OpenStack community members are voting on presentations to be presented at the OpenStack Summit, November 3-7, in Paris, France. We received hundreds of high-quality submissions, and your votes can help us determine which ones to include in the schedule.
Apache Hadoop is an open source data processing framework that is usually deployed on bare-metal commodity servers. However recently, more Hadoop clusters are being deployed in cloud environments using virtual machines for a multitude of reasons amongst which the ease of deployment and scalability are the most prominent. Cloud environments offer several advantages over bare-metal ones but introduce their own set of challenges when dealing with Hadoop clusters. The main challenge here is Data-Locality, where in a cloud environment a virtual machine might get created on one physical host and its corresponding disks (volumes) might get created on a different physical host. This separation between the compute and the storage components for a virtual machine introduces delays and network congestion when a virtual machine tries to access its non local disks over the network. In this work we propose a solution for Data-Locality for Hadoop clusters deployed on OpenStack. Our solution uses the extensible scheduling frameworks in OpenStack Nova and OpenStack Cinder to select the best physical host for a virtual machine based on storage requirements and to ensure that any disks attached to the virtual machine are local disks. We'll also present how we used this solution within the OpenStack Sahara project, which makes Hadoop clusters provisioning on OpenStack easier and more efficient. By the way, this solution is not limited to Hadoop clusters, any cluster of machines with local disk access and performance needs could benefit from this solution, such as ElasticSearch, Cassandra, etc.
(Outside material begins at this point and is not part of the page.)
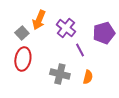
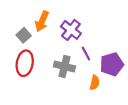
purple pentagon: (104, 33) -> (112, 64), moved
gray cross: (60, 74) -> (64, 66), moved

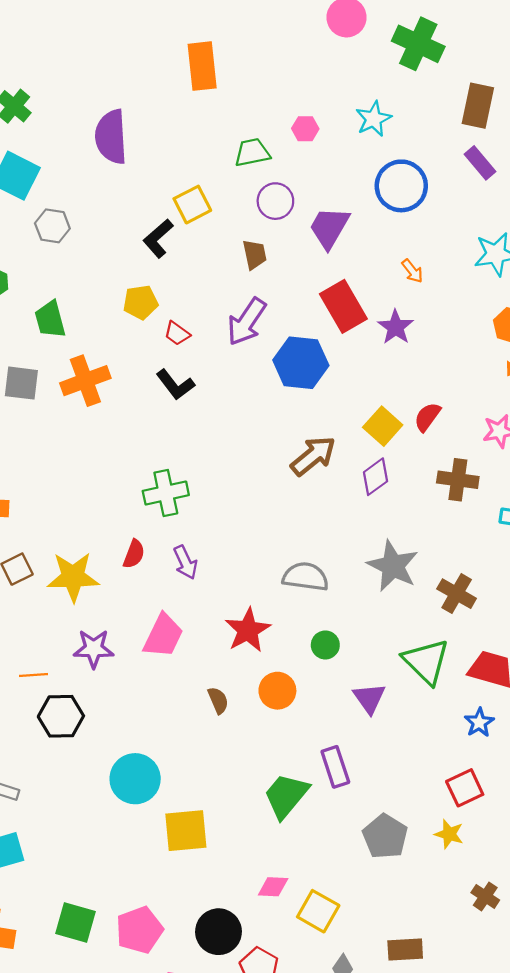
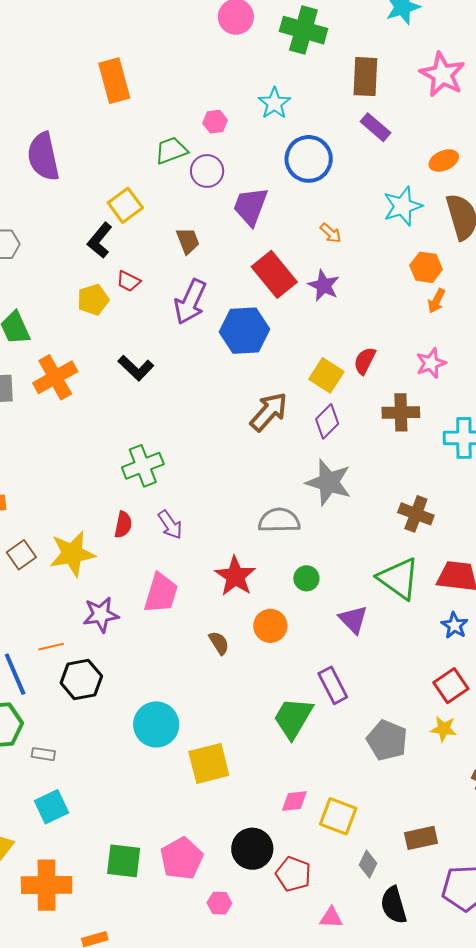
purple circle: (275, 201) -> (207, 171), moved
red trapezoid: (177, 333) -> (128, 281), moved
gray star: (393, 566) -> (329, 482), moved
After several years building web based solutions in various French companies, Yann Degat now works @Numergy, a French public cloud based on Openstack, to contribute on subjects around BigData and Paas in cloud computing environments.
Adrien Vergé is an engineer who graduated from the École Polytechnique (France) in 2012. He has done research on tracing optimization on ARM systems at École Polytechnique Montréal (Canada), in the lab where the Linux Trace Toolkit (LTTng) was created. He has a patent pending for optimizing the Tor privacy-preserving network, based on a work with Technicolor in 2012. He has published on ARM code disassembly. He now works @Numergy, a French public cloud based on Openstack, to contribute on various subjects around cloud computing.
Abbass was one of the first lead member in Data Chanel network within Alcatel Lucent and R&D developer in Internet Memory Research one. He joined VirtualScale since in 2013, were he developed the Chef code and architecture for Hadoop in Openstack environnement.